Pretty woman, walking down the str... with the bewitching eyes
When you smiled at me you stole my heart
So now you have to kiss me or I'll die.
 
Why do you run away whenever I get close? ....[*]

it's best to write it in French. And even better to write it four or five hundred years ago so it seems even more romantic, if you have access to a time machine. Much less creepy in Middle French.)

In other news, I just discovered that there are dozen or two (depending on whether we include covers) Beatles songs I don't know! (Out of a list of 292 songs.) This is startling and confusing and and and and wrong, and I must find them and get to know them in order to remedy this! (And why/where have I heard "You Know My Name (Look Up the Number)" enough times for it to be so very familiar, if it's only listed as being on three albums I've never owned, only one of which I can recall listening to a couple times. Have I heard it that many times just on the radio?)
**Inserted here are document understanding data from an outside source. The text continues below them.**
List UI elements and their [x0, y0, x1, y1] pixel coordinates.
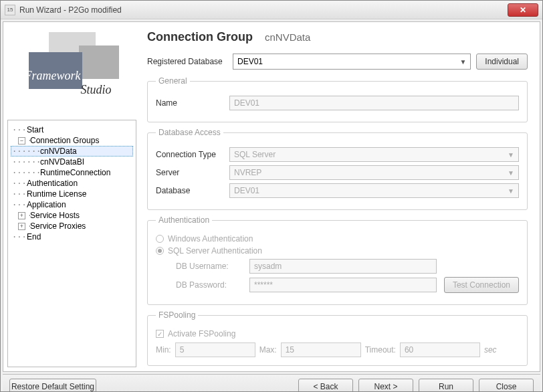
db-password-label: DB Password: [176, 280, 249, 290]
titlebar: 15 Run Wizard - P2Go modified ✕ [1, 1, 542, 19]
conn-type-select: SQL Server▼ [229, 147, 519, 162]
pool-sec-label: sec [484, 345, 497, 355]
chevron-down-icon: ▼ [508, 151, 514, 159]
right-panel: Connection Group cnNVData Registered Dat… [140, 22, 540, 371]
window-title: Run Wizard - P2Go modified [19, 5, 122, 15]
fspooling-group: FSPooling ✓ Activate FSPooling Min: 5 Ma… [147, 310, 528, 366]
tree-expander-icon[interactable]: + [18, 212, 25, 219]
general-legend: General [156, 76, 190, 86]
conn-type-label: Connection Type [156, 150, 229, 159]
pool-timeout-label: Timeout: [365, 345, 396, 355]
tree-item[interactable]: ······RuntimeConnection [11, 167, 133, 178]
windows-auth-radio: Windows Authentication [156, 234, 519, 243]
tree-item[interactable]: ······Application [11, 199, 133, 210]
back-button[interactable]: < Back [298, 379, 353, 393]
chevron-down-icon: ▼ [508, 187, 514, 195]
tree-item[interactable]: ······Start [11, 124, 133, 135]
tree-item[interactable]: ······cnNVData [11, 146, 133, 157]
window-close-button[interactable]: ✕ [508, 3, 538, 17]
general-group: General Name DEV01 [147, 76, 528, 122]
tree-item[interactable]: ······End [11, 231, 133, 242]
name-field: DEV01 [229, 96, 519, 110]
server-select: NVREP▼ [229, 165, 519, 180]
auth-group: Authentication Windows Authentication SQ… [147, 215, 528, 305]
app-icon: 15 [5, 5, 15, 15]
logo-text-1: Framework [25, 69, 81, 83]
tree-item[interactable]: ······Runtime License [11, 189, 133, 199]
tree-item[interactable]: +·Service Hosts [11, 210, 133, 221]
auth-legend: Authentication [156, 215, 212, 225]
close-button[interactable]: Close [479, 379, 534, 393]
tree-item[interactable]: ······cnNVDataBI [11, 157, 133, 167]
pool-max-field: 15 [281, 342, 361, 357]
run-button[interactable]: Run [419, 379, 473, 393]
pool-timeout-field: 60 [400, 342, 480, 357]
db-password-field: ****** [249, 278, 437, 292]
db-username-label: DB Username: [176, 262, 249, 271]
restore-defaults-button[interactable]: Restore Default Setting [9, 379, 96, 393]
registered-db-value: DEV01 [237, 57, 263, 66]
database-label: Database [156, 186, 229, 195]
footer: Restore Default Setting < Back Next > Ru… [3, 374, 540, 392]
database-select: DEV01▼ [229, 183, 519, 198]
content: Framework Studio ······Start−·Connection… [3, 21, 540, 372]
db-access-legend: Database Access [156, 128, 223, 137]
navigation-tree[interactable]: ······Start−·Connection Groups······cnNV… [7, 120, 136, 367]
page-subtitle: cnNVData [265, 31, 310, 43]
sql-auth-radio: SQL Server Authentication [156, 246, 519, 256]
tree-item[interactable]: ······Authentication [11, 178, 133, 189]
registered-db-select[interactable]: DEV01 ▼ [233, 54, 471, 70]
page-title: Connection Group [147, 30, 253, 44]
tree-item[interactable]: +·Service Proxies [11, 221, 133, 231]
tree-expander-icon[interactable]: − [18, 137, 25, 144]
pool-min-field: 5 [175, 342, 255, 357]
chevron-down-icon: ▼ [459, 58, 466, 66]
name-label: Name [156, 98, 229, 108]
registered-db-label: Registered Database [147, 57, 227, 66]
activate-fspooling-checkbox: ✓ Activate FSPooling [156, 329, 519, 338]
server-label: Server [156, 168, 229, 177]
logo: Framework Studio [22, 32, 122, 106]
individual-button[interactable]: Individual [476, 54, 528, 70]
db-username-field: sysadm [249, 259, 437, 274]
left-panel: Framework Studio ······Start−·Connection… [3, 22, 140, 371]
pool-max-label: Max: [259, 345, 277, 355]
page-header: Connection Group cnNVData [147, 30, 528, 44]
chevron-down-icon: ▼ [508, 169, 514, 177]
pool-min-label: Min: [156, 345, 171, 355]
logo-area: Framework Studio [3, 22, 140, 116]
test-connection-button: Test Connection [444, 277, 519, 293]
db-access-group: Database Access Connection Type SQL Serv… [147, 128, 528, 210]
tree-expander-icon[interactable]: + [18, 223, 25, 230]
logo-text-2: Studio [81, 83, 112, 97]
tree-item[interactable]: −·Connection Groups [11, 135, 133, 146]
fspooling-legend: FSPooling [156, 310, 198, 320]
next-button[interactable]: Next > [358, 379, 413, 393]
Also, I think I've solved The Case Of The Mysteriously Vanishing Disk Space on the Mac. Dynamic swapfile(s). I figured out it was probably growing the swapfile (after hunting and hunting for leftover temp files and out-of-control log files, and finding neither), but figured the OS or one of the apps I used must have a memory leak. SingTFW for "OS X memory leak" led me to this:

"The one thing I've never understood with OS X is why it doesn't use true dynamic swap. OS X grows its swap files in a rigid, stepwise manner, and only removes unused swap space upon reboot."

and that led me to discovering where OS X keeps its swap space (/var/vm), where sure enough, a bunch of 64MB files get created when I overfeed ImageMagick or ask ffmpeg to do the chores knit something together. So it's more of a swap space leak than properly a memory leak. I try to stitch a panorama, assemble a bunch of jpegs into an mpeg, or edit too large an audio recording, or just (as usual) do way too many things at once, and the swap directory grows to the peak size I consume, eats a bunch of disk space in the process, and stays that size until I reboot. Being the kind of user who doesn't like to reboot much, I'd better clear off more space on this here drive (like by editing the piles of photos I've copied here to work on, so I can post 'em, archive 'em, and get them off this machine). I've gotten the "you're running with sciss... dangerously low on disk space on your boot volume" message several times and crashed the machine twice. The author of the comment I quoted also mentioned something called "dynamic pager monitor" which may help as well.

Now to try to figure out whether the clue I think I've found to the POST parameter I need to add to my IJ/DJ/DW/LJ posting client to be able to post backdated entries even when a later-dated entry already exists ... is a Proper Clue or a wild goose. Or better yet, leave that window on top so I'll be reminded when i wake up, and try to fall asleep now.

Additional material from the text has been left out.